EXTRACTED MATERIAL →
# # # # # # #

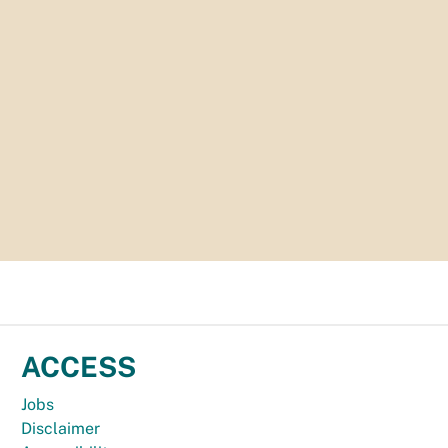
ACCESS
Jobs
Disclaimer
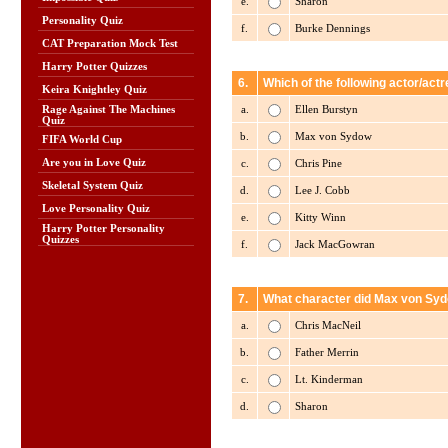
e.
Sharon
Personality Quiz
f.
Burke Dennings
CAT Preparation Mock Test
Harry Potter Quizzes
6.
Which of the following actor/act
Keira Knightley Quiz
a.
Ellen Burstyn
Rage Against The Machines
Quiz
b.
Max von Sydow
FIFA World Cup
Are you in Love Quiz
c.
Chris Pine
Skeletal System Quiz
d.
Lee J. Cobb
Love Personality Quiz
e.
Kitty Winn
Harry Potter Personality
Quizzes
f.
Jack MacGowran
7.
What character did Max von Syd
a.
Chris MacNeil
b.
Father Merrin
c.
Lt. Kinderman
d.
Sharon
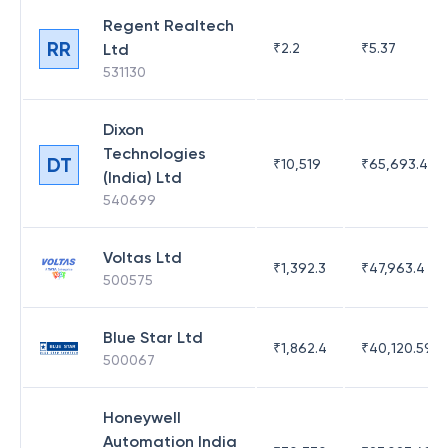
Regent Realtech
RR
Ltd
₹
2.2
₹
5.37
531130
Dixon
Technologies
DT
₹
10,519
₹
65,693.41
(India) Ltd
540699
Voltas Ltd
₹
1,392.3
₹
47,963.4
500575
Blue Star Ltd
₹
1,862.4
₹
40,120.59
500067
Honeywell
Automation India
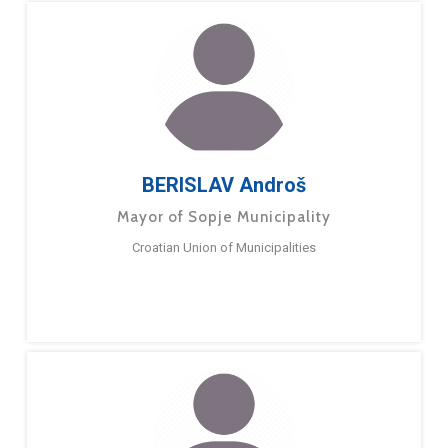
BERISLAV Androš
Mayor of Sopje Municipality
Croatian Union of Municipalities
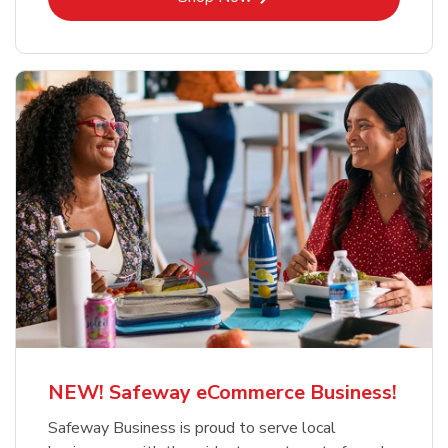
NEW! Safeway eCommerce Business!
Safeway Business is proud to serve local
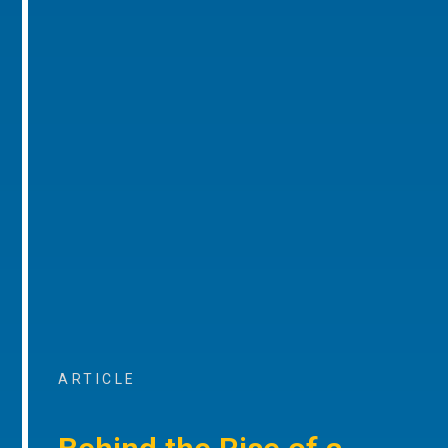
ARTICLE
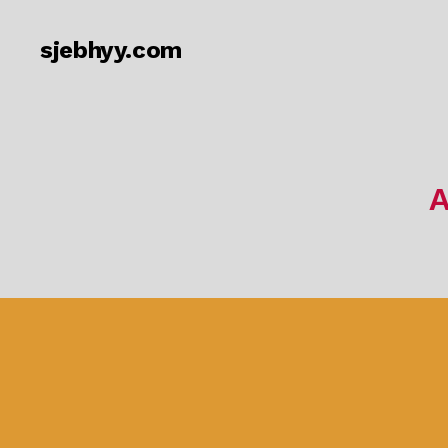
sjebhyy.com
A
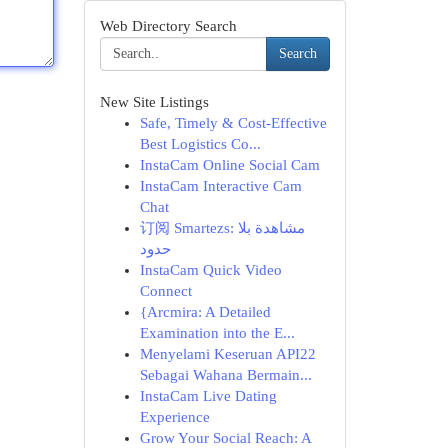
Web Directory Search
Search
New Site Listings
Safe, Timely & Cost-Effective
Best Logistics Co...
InstaCam Online Social Cam
InstaCam Interactive Cam
Chat
订阅 Smartezs: مشاهدة بلا
حدود
InstaCam Quick Video
Connect
{Arcmira: A Detailed
Examination into the E...
Menyelami Keseruan API22
Sebagai Wahana Bermain...
InstaCam Live Dating
Experience
Grow Your Social Reach: A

# # # # # # #

YOUR INSTRUCTIONS → Return the material word for word. Pictures are not part of the copy.

ANSWER BOX →
ACCESS
Jobs
Disclaimer
e.
Sharon
Personality Quiz
f.
Burke Dennings
CAT Preparation Mock Test
Harry Potter Quizzes
6.
Which of the following actor/act
Keira Knightley Quiz
a.
Ellen Burstyn
Rage Against The Machines
Quiz
b.
Max von Sydow
FIFA World Cup
Are you in Love Quiz
c.
Chris Pine
Skeletal System Quiz
d.
Lee J. Cobb
Love Personality Quiz
e.
Kitty Winn
Harry Potter Personality
Quizzes
f.
Jack MacGowran
7.
What character did Max von Syd
a.
Chris MacNeil
b.
Father Merrin
c.
Lt. Kinderman
d.
Sharon
Regent Realtech
RR
Ltd
₹
2.2
₹
5.37
531130
Dixon
Technologies
DT
₹
10,519
₹
65,693.41
(India) Ltd
540699
Voltas Ltd
₹
1,392.3
₹
47,963.4
500575
Blue Star Ltd
₹
1,862.4
₹
40,120.59
500067
Honeywell
Automation India
BERISLAV Androš
Mayor of Sopje Municipality
Croatian Union of Municipalities
NEW! Safeway eCommerce Business!
Safeway Business is proud to serve local
ARTICLE
sjebhyy.com
A
Web Directory Search
Search
New Site Listings
Safe, Timely & Cost-Effective
Best Logistics Co...
InstaCam Online Social Cam
InstaCam Interactive Cam
Chat
订阅 Smartezs: مشاهدة بلا
حدود
InstaCam Quick Video
Connect
{Arcmira: A Detailed
Examination into the E...
Menyelami Keseruan API22
Sebagai Wahana Bermain...
InstaCam Live Dating
Experience
Grow Your Social Reach: A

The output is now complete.